Some of Dell’s customers think privatisation is a good idea, while others are waiting for more details surrounding the company’s direction under new ownership. Some customers also have questions about the fate of PC operations as the company chases high-margin enterprise products, and about the impact of the deal on service and support.
Dell this week announced it was being purchased by Michael Dell and equity investor Silver Lake for US$24.4 billion. The transaction includes a $2 billion loan from Microsoft and debt financing commitments from Bank of America, Merrill Lynch, Barclays, Credit Suisse and RBC Capital Markets.
Analyst firm Ovum said CIOs should assess the risks involved in Dell’s decision and have backup plans for product procurement in case the company plans a “radical” shift in hardware, software and services. The company for years has been trying to shed its reputation as a PC company, and is emphasising higher-margin enterprise IT hardware, software and services.
Support features are governed by the service-level agreements in customer contracts, and going private won’t have an impact on the company’s current contractual responsibilities, said Charles King, principal analyst at Pund-IT.
The company is still months away from becoming private, but concerned CIOs may want to take a close look at the contracts they sign, King said.
“Going private will tend to make Dell’s strategies considerably less transparent than they are today. If CIOs are concerned about the possible longevity of specific Dell products or divisions, they need to discuss those issues with the company, and lock support details and features into any agreements they sign,” King said.
After Dell announced its intention to go private, HP launched a campaign to pry away Dell’s customers. But Dell is well-financed and intends to meet its obligations, said Roger Kay, president of Endpoint Technologies Associates.
“Whenever a major corporate event occurs, or even a hint or rumour of one, competitors step in and try to sow FUD (fear, uncertainty and doubt),” Kay said. “They all do it. Dell did it to HP during the Leo [Apotheker] debacle.”
In a letter published this week, CEO Dell tried to reassure customers that it would continue to deliver a “fantastic customer experience” under proposed new ownership, and that the move will help the company accelerate growth and innovation.
“Our leadership and our strategic execution have been consistent, as we’ve built a comprehensive portfolio to help you succeed. Secure, easy to manage, end-to-end solutions from the cloud to the data centre to devices remain at the core of our value proposition to you,” Dell wrote in the letter.
Columbia University’s computer science department has purchased hundreds of Dell servers, laptops and desktops. But concerned about Dell’s intent to go private, the department is now reconsidering its purchase decisions and is adding other companies to the product procurement mix, said Daisy Nguyen, director of computing research facilities of the Computer Science Department at Columbia.
“The first thing that came to my mind when I read the news about Dell going private was that this might affect the quality and support of Dell equipment,” Nguyen said. “A big change is happening to the company.”

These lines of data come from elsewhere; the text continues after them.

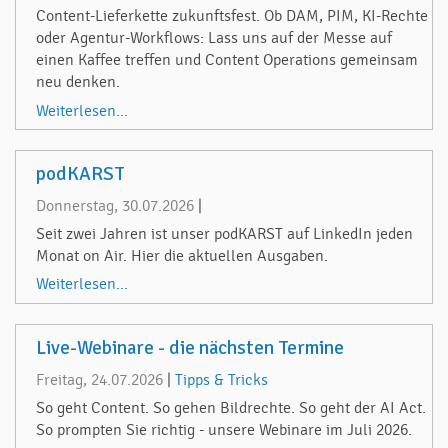
Content-Lieferkette zukunftsfest. Ob DAM, PIM, KI-Rechte
oder Agentur-Workflows: Lass uns auf der Messe auf
einen Kaffee treffen und Content Operations gemeinsam
neu denken.
Weiterlesen...
podKARST
Donnerstag, 30.07.2026
|
Seit zwei Jahren ist unser podKARST auf LinkedIn jeden
Monat on Air. Hier die aktuellen Ausgaben.
Weiterlesen...
Live-Webinare - die nächsten Termine
Freitag, 24.07.2026
|
Tipps & Tricks
So geht Content. So gehen Bildrechte. So geht der AI Act.
So prompten Sie richtig - unsere Webinare im Juli 2026.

Support is a big consideration in equipment purchases, and Nguyen wants accountability and assurances about Dell’s future goals.
“As a department, we would feel more comfortable dealing with a public company,” Nguyen said.
Dell’s decision to go private will not change Purdue University’s plans to purchase equipment from Dell, said Gerry McCartney, chief information officer at the university. Purdue purchases servers and desktops from the company.
Privatisation gives Dell more breathing room to map out and execute a coherent long-term strategy, and also to keep up with the fast-changing market in which smartphones, tablets and hybrid laptops are kicking old-school PCs to the curb. The company can also shed assets without answering to the market, McCartney said.
“The thing that changes is that it takes the pressure from them to respond every quarter to what’s going to happen,” McCartney said.
Dell has been a great supplier, and there’s no reason for Purdue to be unhappy, McCartney said.
As Dell moves away from the PC market into servers, networking and storage, there are some questions about whether the PC unit will survive the shakeout. But McCartney said that Dell’s PC business is too big to just divest, and if anything, it will likely be sold off. Purdue will continue receiving support, be it from Dell or the company that acquires Dell’s PC operations.
“It’s a little risky to buy from small-name manufacturers,” McCartney said.
The impact of Dell’s change in ownership could be felt not by large customers, but by “invisible” users who don’t have dedicated Dell support representatives, said David Milman, who runs computer repair firm Rescuecom.
“Even though Dell’s PC business still accounts for the lion’s share of their revenue, Dell’s business model is moving away from PCs,” Milman added. “Although HP has helped Dell with their own series of setbacks, it’s not going to be enough to win.”
Jonathan Martin, an account manager for a printing company in Pennsylvania, said privatisation is a good strategy for Dell, but if the company decides to remain in the PC business, it has to step up its customer support.
Martin uses a Dell Vostro 3500 running Windows 7 Professional, and has had continual problems with boards, power supplies, the screen and more. He has also had trouble getting the system replaced.
“I have had repairmen on site at least three times,” Martin said. “Their quality of computers and their level of service will dictate where I buy,” Martin said.